The S&P 500 index was compiled by Standard & Poor’s in 1957. It was originally made up of 425 industrial stocks, 15 railroad stocks, and 60 utility stocks, known as the S&P 500.
The S&P 500 uses a “market cap weighting” method, based on the free-floating market value of its components, with a quarterly adjustment system to ensure that the index covers as many of the most liquid and valuable companies in the market as possible.
In terms of constituent stocks, the constituent stocks of the S&P 500 index contain more diversified enterprises and industries, which can better reflect the overall changes of the market.

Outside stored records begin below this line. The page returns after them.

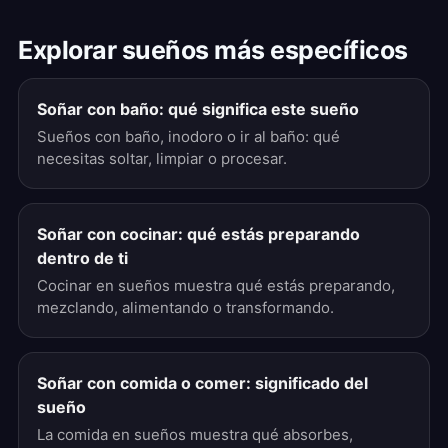
Explorar sueños más específicos
Soñar con baño: qué significa este sueño
Sueños con baño, inodoro o ir al baño: qué
necesitas soltar, limpiar o procesar.
Soñar con cocinar: qué estás preparando
dentro de ti
Cocinar en sueños muestra qué estás preparando,
mezclando, alimentando o transformando.
Soñar con comida o comer: significado del
sueño
La comida en sueños muestra qué absorbes,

United Airlines, Carnival Corporation, etc., are the representatives of the S&P 500 Index.
Therefore, in the US stock market, the S&P 500 is widely regarded as the best measure of the US economy among the three major indexes.
The S&P 500 is also used by many funds as a performance comparison because of its wealth of stocks and the way it is compiled. In short, if you want a more comprehensive and objective view of what’s going on in US stocks, the S&P 500 is a good indicator of which way the wind is blowing.
The Standard 500 Index, Nasdaq Index and Dow Jones Industrial Average are known as the three major indexes of the American stock market. (Tiger trade app – Quotes)
Note that behind the S&P 500 is the S&P Midcap 400, which represents midcap companies, and the S&P Small 600, which represents smaller companies.